It always seems to happen.
Whatever the details, it was a big chunk of change, which, amazingly, wasn’t enough.
These guys seem to wind up in debtor’s prison or the poor house, or both. It’s a shame, in a way, to see all that money wind up gone, but at least these guys stimulate the economy, right? I mean, that money didn’t just vanish; it just moved from his pockets to everybody else’s.
I’m really surprised that the professional sports leagues haven’t really come up with a solution to this widespread problem. Why haven’t they employed the likes of American Express, Fidelity, or some of the better-known financial institutions to not only teach these guys how to manage their money, but why not even do more than that?
Don’t you see a very lucrative niche here? I guess much of this is handled by the athletes’ agents. But maybe therein lies the problem.
Why not employ financial planners? Why not, instead of giving them x percent (10 percent, is that the going rate for “talent?”) on the front end, give them 7 percent on the backend?

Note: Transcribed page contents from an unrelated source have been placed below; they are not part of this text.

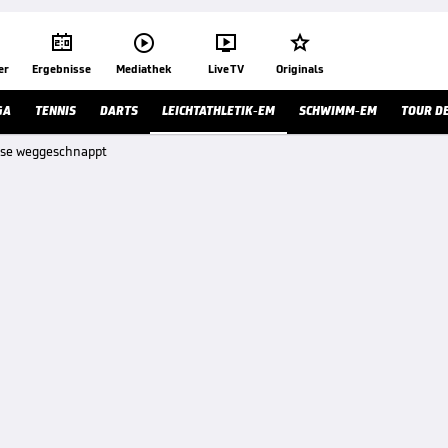




er
Ergebnisse
Mediathek
Live TV
Originals
GA
TENNIS
DARTS
LEICHTATHLETIK-EM
SCHWIMM-EM
TOUR D
ase weggeschnappt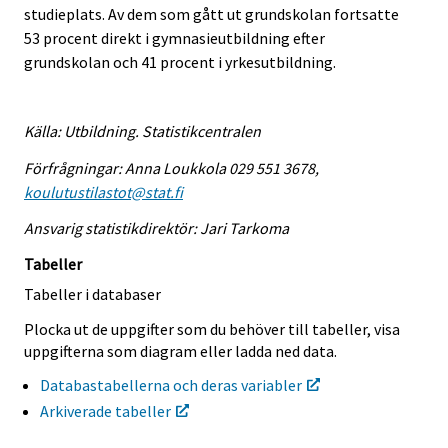
studieplats. Av dem som gått ut grundskolan fortsatte
53 procent direkt i gymnasieutbildning efter
grundskolan och 41 procent i yrkesutbildning.
Källa: Utbildning. Statistikcentralen
Förfrågningar: Anna Loukkola 029 551 3678,
koulutustilastot@stat.fi
Ansvarig statistikdirektör: Jari Tarkoma
Tabeller
Tabeller i databaser
Plocka ut de uppgifter som du behöver till tabeller, visa
uppgifterna som diagram eller ladda ned data.
Databastabellerna och deras variabler
Arkiverade tabeller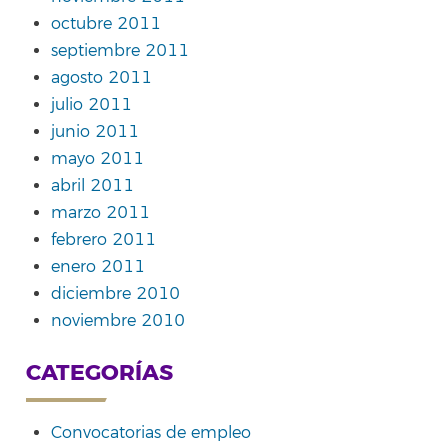
octubre 2011
septiembre 2011
agosto 2011
julio 2011
junio 2011
mayo 2011
abril 2011
marzo 2011
febrero 2011
enero 2011
diciembre 2010
noviembre 2010
CATEGORÍAS
Convocatorias de empleo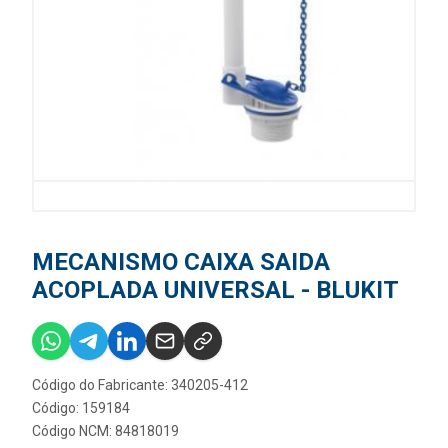
MECANISMO CAIXA SAIDA
ACOPLADA UNIVERSAL - BLUKIT
Código do Fabricante: 340205-412
Código: 159184
Código NCM: 84818019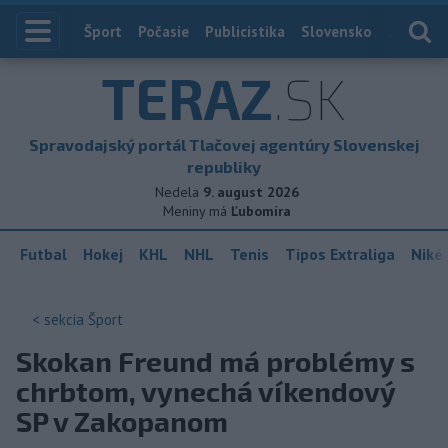
Index
Šport
Počasie
Publicistika
Slovensko
Zahranič
TERAZ
.SK
Spravodajský portál Tlačovej agentúry Slovenskej
republiky
Nedela
9. august 2026
Meniny má
Ľubomíra
Futbal
Hokej
KHL
NHL
Tenis
Tipos Extraliga
Niké 
< sekcia
Šport
Skokan Freund má problémy s
chrbtom, vynechá víkendový
SP v Zakopanom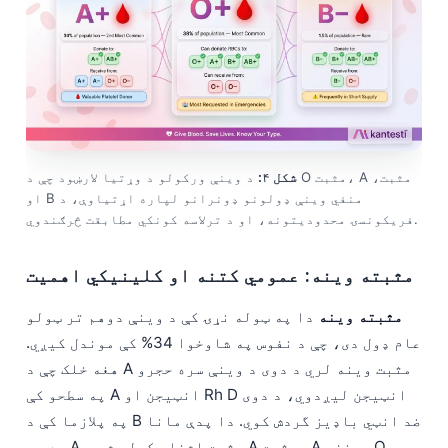
شکل ۴:
د وینې ورکولو د وړتیا لارښود چې د O مثبت، A مثبت،
او B منفي وینې ډولونو ډونرانو لپاره اړتیاوې، د
فریکونسۍ محدودیتونه، او د ترلاسه کونکي مطابقت څرګندوي.
مثبته وینه: عمومي کتنه او کلینیکي اهمیت
مثبته وینه
دا په ټوله نړۍ کې د وینې دوهم تر ټولو
عام ډول دی، چې د نفوس په شاوخوا 34% کې موندل کیږي.
هغه خلک چې د A مثبت وینه لري د دوی د وینې سره حجرو
په سطحو کې A انټيجن او Rh D انټيجن لیږدوي، د دوی
په پلازما کې د B ضد انټي باډیز گردش کوي. دا پدې مانا
ده چې A مثبت اشخاص کولی شي د A مثبت، A منفي، O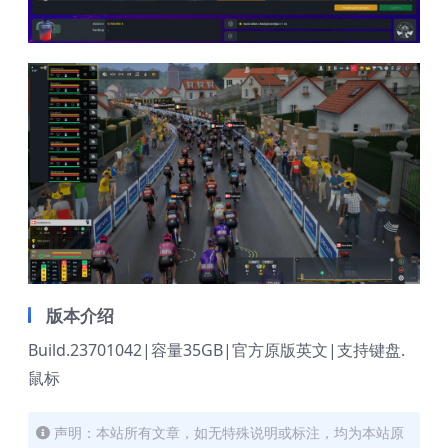
版本介绍
Build.23701042|容量35GB|官方原版英文|支持键盘.
鼠标
声明：本站所有文章，如无特殊说明或标注，均为本站原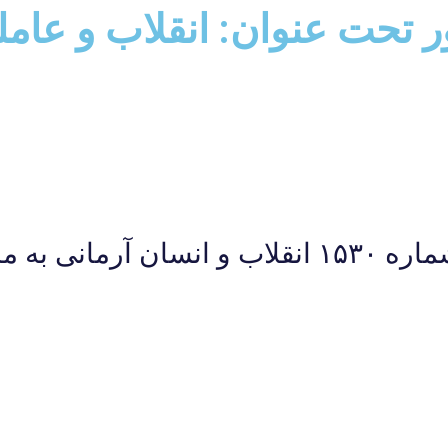
ور تحت عنوان: انقلاب و عام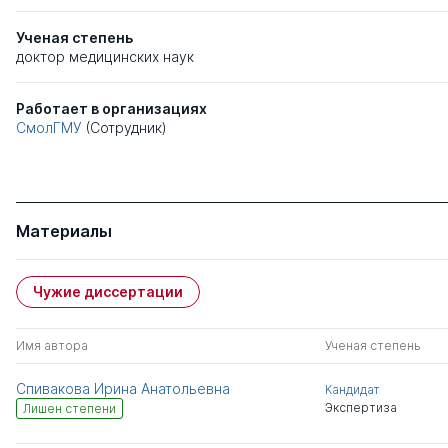
Ученая степень
доктор медицинских наук
Работает в организациях
СмолГМУ
(Сотрудник)
Материалы
Чужие диссертации
Имя автора
Ученая степень
Спивакова Ирина Анатольевна
Кандидат
Экспертиза
Лишен степени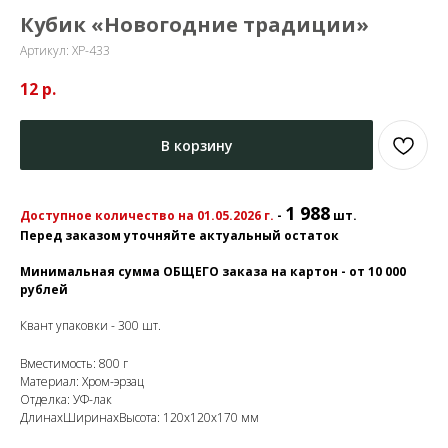
Кубик «Новогодние традиции»
Артикул:
ХР-433
12
р.
В корзину
1 988
Доступное количество на 01.05.2026 г.
-
шт.
Перед заказом уточняйте актуальный остаток
Минимальная сумма ОБЩЕГО заказа на картон - от 10 000
рублей
Квант упаковки - 300 шт.
Вместимость: 800 г
Материал: Хром-эрзац
Отделка: УФ-лак
ДлинахШиринахВысота: 120х120х170 мм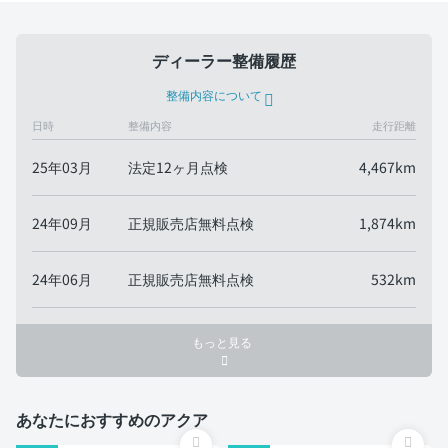
ディーラー整備履歴
整備内容について
日時
整備内容
走行距離
25年03月
法定12ヶ月点検
4,467km
24年09月
正規販売店無料点検
1,874km
24年06月
正規販売店無料点検
532km
もっと見る
あなたにおすすめのアクア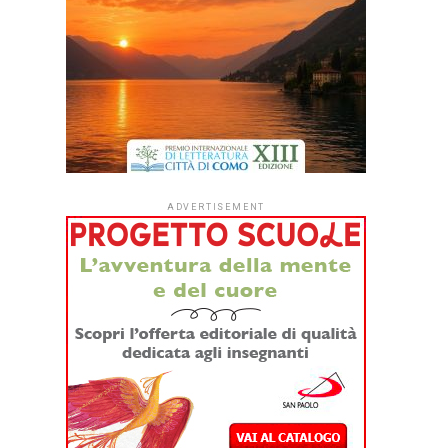
ADVERTISEMENT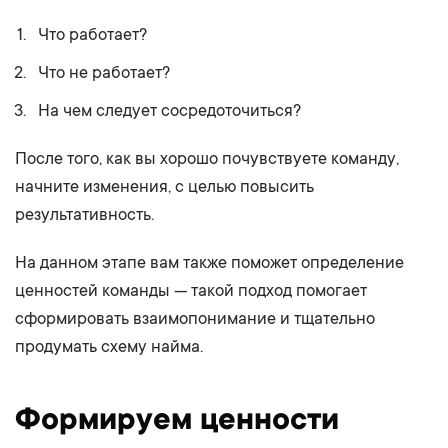
Что работает?
Что не работает?
На чем следует сосредоточиться?
После того, как вы хорошо почувствуете команду,
начните изменения, с целью повысить
результативность.
На данном этапе вам также поможет определение
ценностей команды — такой подход помогает
сформировать взаимопонимание и тщательно
продумать схему найма.
Формируем ценности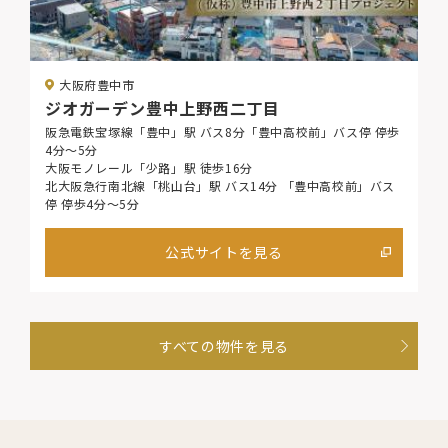
大阪府豊中市
ジオガーデン豊中上野西二丁目
阪急電鉄宝塚線「豊中」駅 バス8分「豊中高校前」バス停 停歩
4分〜5分
大阪モノレール「少路」駅 徒歩16分
北大阪急行南北線「桃山台」駅 バス14分 「豊中高校前」バス
停 停歩4分〜5分
公式サイトを見る
すべての物件を見る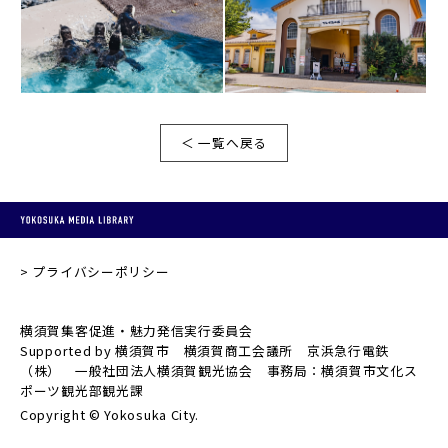
＜ 一覧へ戻る
プライバシーポリシー
横須賀集客促進・魅力発信実行委員会
Supported by 横須賀市 横須賀商工会議所 京浜急行電鉄
（株） 一般社団法人横須賀観光協会 事務局：横須賀市文化ス
ポーツ観光部観光課
Copyright © Yokosuka City.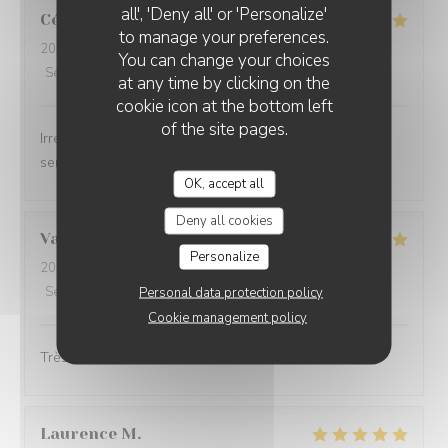
all', 'Deny all' or 'Personalize'
Céline
V
to manage your preferences.
2026-08-02
- 12:30 - Guests 6
You can change your choices
Service
:
5
/5
Ambiance
:
5
/5
Food
:
5
/5
Value
:
5
/5
at any time by clicking on the
cookie icon at the bottom left
of the site pages.
Irréprochable comme d'habitude Très bon accueil et
service, plats délicieux et copieux
OK, accept all
Deny all cookies
Valérie
P
Personalize
2026-08-02
- 19:15 - Guests 4
Service
:
5
/5
Ambiance
:
4
/5
Food
:
5
/5
Value
:
5
/5
Personal data protection policy
Cookie management policy
Très bien accueillis, service OK. Plats excellents.
Laurence
M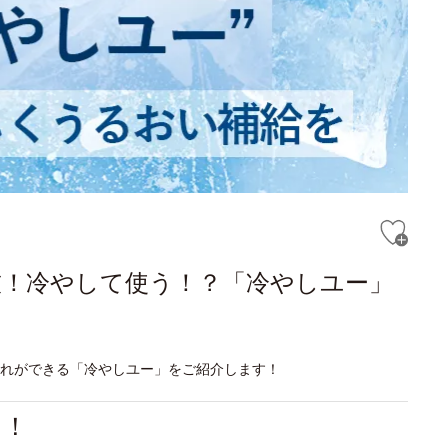
技！冷やして使う！？「冷やしユー」
入れができる「冷やしユー」をご紹介します！
る！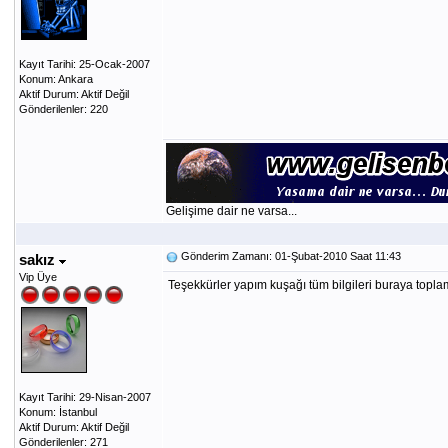
Kayıt Tarihi: 25-Ocak-2007
Konum: Ankara
Aktif Durum: Aktif Değil
Gönderilenler: 220
Gelişime dair ne varsa...
Gönderim Zamanı: 01-Şubat-2010 Saat 11:43
sakız
Vip Üye
Teşekkürler yapım kuşağı tüm bilgileri buraya toplamı
Kayıt Tarihi: 29-Nisan-2007
Konum: İstanbul
Aktif Durum: Aktif Değil
Gönderilenler: 271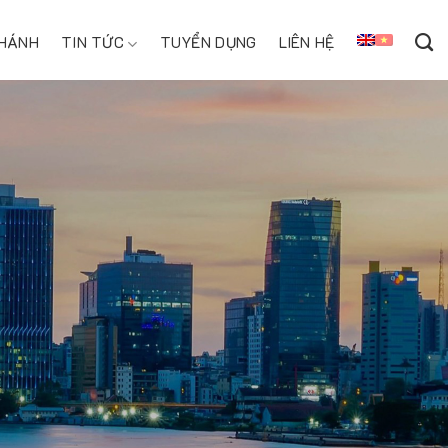
NHÁNH
TIN TỨC
TUYỂN DỤNG
LIÊN HỆ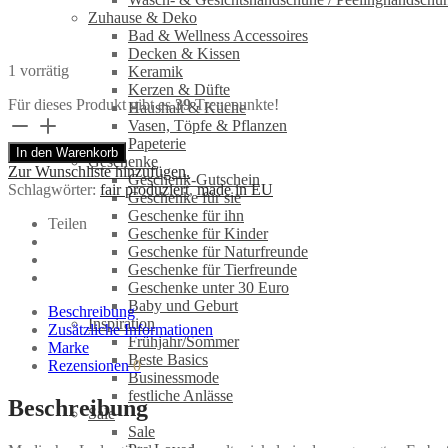
Zuhause & Deko
Bad & Wellness Accessoires
Decken & Kissen
1 vorrätig
Keramik
Kerzen & Düfte
Für dieses Produkt gibt es
39
Treuepunkte!
Haushalt & Küche
Handgemachter
Vasen, Töpfe & Pflanzen
Ledergürtel
Papeterie
In den Warenkorb
(Eco)
Geschenke
Zur Wunschliste hinzufügen.
zum
Geschenk-Gutschein
Schlagwörter:
fair produziert
,
made in EU
Wickeln
Geschenke für sie
in
Geschenke für ihn
Teilen
Schwarz
Geschenke für Kinder
von
Geschenke für Naturfreunde
Renske
Geschenke für Tierfreunde
Versluijs
Geschenke unter 30 Euro
Menge
Baby und Geburt
Beschreibung
Inspiration
Zusätzliche Informationen
Frühjahr/Sommer
Marke
Beste Basics
Rezensionen
0
Businessmode
festliche Anlässe
Beschreibung
Sale
Sale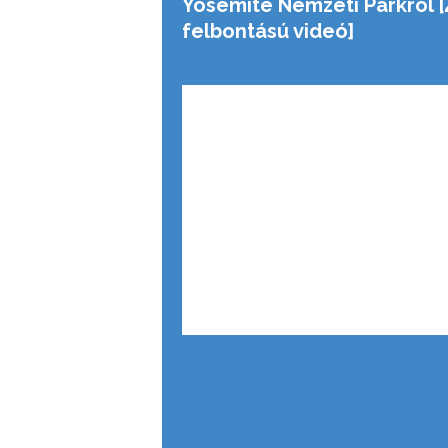
Yosemite Nemzeti Parkról [
felbontású videó]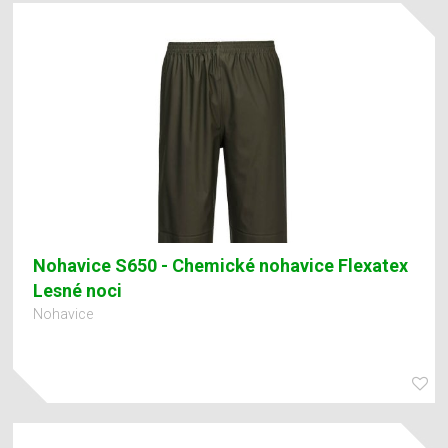
Nohavice S650 - Chemické nohavice Flexatex
Lesné noci
Nohavice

If I make you money as a financial guru, give me a piece of it when it’s bigger? Then, there is an incentive for both parties to utilize my services?
What am I missing here?
Is it that these guys are so toxic that nobody wants to touch them? Are the sports agents so powerful that nobody can “break in” to this aspect of an athlete’s life?
Why aren’t the players unions more involved? Or are they in on the money grab, too?
Just think what a really talented money manager could make out of an NBA star? It boggles the mind how much better off he could make not only the athlete, but the athlete’s community. And all without the extreme sadness experienced by the once highly-sought after athlete, once he is put out to pasture.